Recalling his campaign pledge to provide subvention to the Sierra Leone Association of Journalists (SLAJ), President Bio, who was voted into power in March 2017, announced that the fund which is to support media development was ready for disbursement.
“I am pleased to inform you that it has been budgeted for and is available to access as and when you are ready without any preconditions. The ball is now in your court”, the president said.
The MFWA welcomes the establishment of the media subvention fund as well as the scrapping of the repressive laws which have been used over the years to muzzle freedom of expression in Sierra Leone.
The section of the laws under consideration (Part Five of the Public Order Act of 1965) provides that a person who publishes defamatory material is guilty of libel and, on conviction, is punishable by a fine and/or imprisonment not exceeding two years. This penalty poses a threat to the freedom of expression rights, not only of journalists but of all citizens.
As recently as September 22, 2017, the chief editor of The New Age newspaper, Ibrahim Samura, was charged with four counts of sedition and criminal libel. Donald Theo Harding and Thomas Dixon—both of Salone Times newspaper—were also charged with ten counts of sedition and criminal libel.
Within hours of publishing a satirical article about President Ernest Koroma on October 18, 2013, the Managing Editor of the Independent Observer, Jonathan Leigh and Chief Editor, Bai Bai Sesay, found themselves behind bars.
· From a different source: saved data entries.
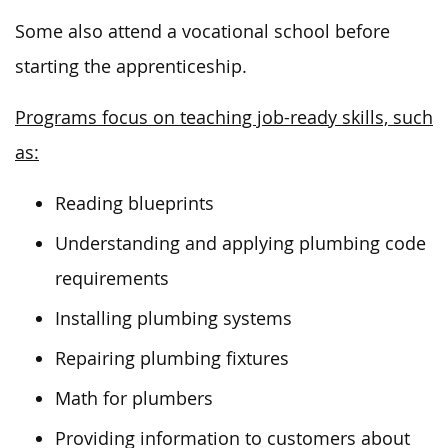
Some also attend a vocational school before
starting the apprenticeship.
Programs focus on teaching job-ready skills, such
as:
Reading blueprints
Understanding and applying plumbing code
requirements
Installing plumbing systems
Repairing plumbing fixtures
Math for plumbers
Providing information to customers about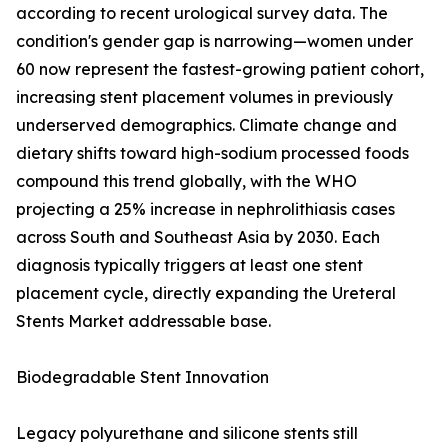
according to recent urological survey data. The
condition's gender gap is narrowing—women under
60 now represent the fastest-growing patient cohort,
increasing stent placement volumes in previously
underserved demographics. Climate change and
dietary shifts toward high-sodium processed foods
compound this trend globally, with the WHO
projecting a 25% increase in nephrolithiasis cases
across South and Southeast Asia by 2030. Each
diagnosis typically triggers at least one stent
placement cycle, directly expanding the Ureteral
Stents Market addressable base.
Biodegradable Stent Innovation
Legacy polyurethane and silicone stents still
Accused of libel and sedition, they were to spend 19 days in pre-trial detention.
Veteran journalists Jonathan Leigh, David Tam-Baryoh and Paul Kamara, among many others, have been victims of the infamous sedition law.
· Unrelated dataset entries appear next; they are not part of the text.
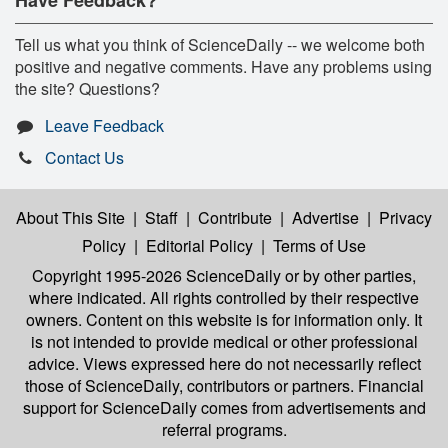
Tell us what you think of ScienceDaily -- we welcome both
positive and negative comments. Have any problems using
the site? Questions?
Leave Feedback
Contact Us
About This Site
|
Staff
|
Contribute
|
Advertise
|
Privacy
Policy
|
Editorial Policy
|
Terms of Use
Copyright 1995-2026 ScienceDaily
or by other parties,
where indicated. All rights controlled by their respective
owners. Content on this website is for information only. It
is not intended to provide medical or other professional
advice. Views expressed here do not necessarily reflect
those of ScienceDaily, contributors or partners. Financial
support for ScienceDaily comes from advertisements and
referral programs.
The Sierra Leone Association of Journalists (SLAJ) attempts in the past to challenge the constitutionality of the libel and sedition laws as contained in the Public Order Act have ended in disappointment with the Supreme Court once insisting that those laws put journalists “under no imminent threat.”
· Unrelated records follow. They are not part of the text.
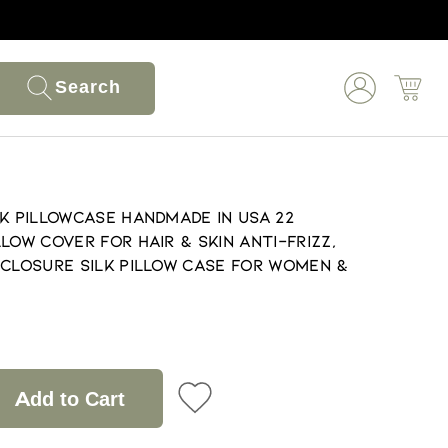
Search
lk Pillowcase Handmade in USA 22
low Cover for Hair & Skin Anti-Frizz,
 Closure Silk Pillow Case for Women &
Add to Cart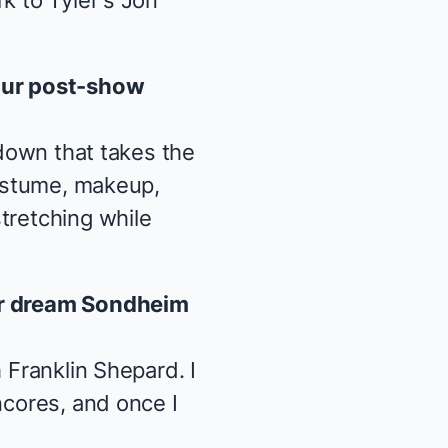
k to Tyler's Jon
our post-show
 down that takes the
costume, makeup,
tretching while
our dream Sondheim
 Franklin Shepard. I
ncores, and once I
The repeal of the repressive law will, therefore, certainly be met with a great sigh of relief from the media in Sierra Leone.
The MFWA welcomes President Maada Bio’s stated commitment to scrapping the repressive law as step in the right direction which will give the media in Sierra Leone a new lease of life. We urge the media to reciprocate this gesture with a renewed commitment to journalistic excellence, professionalism and the pursuit of the public interest at all times.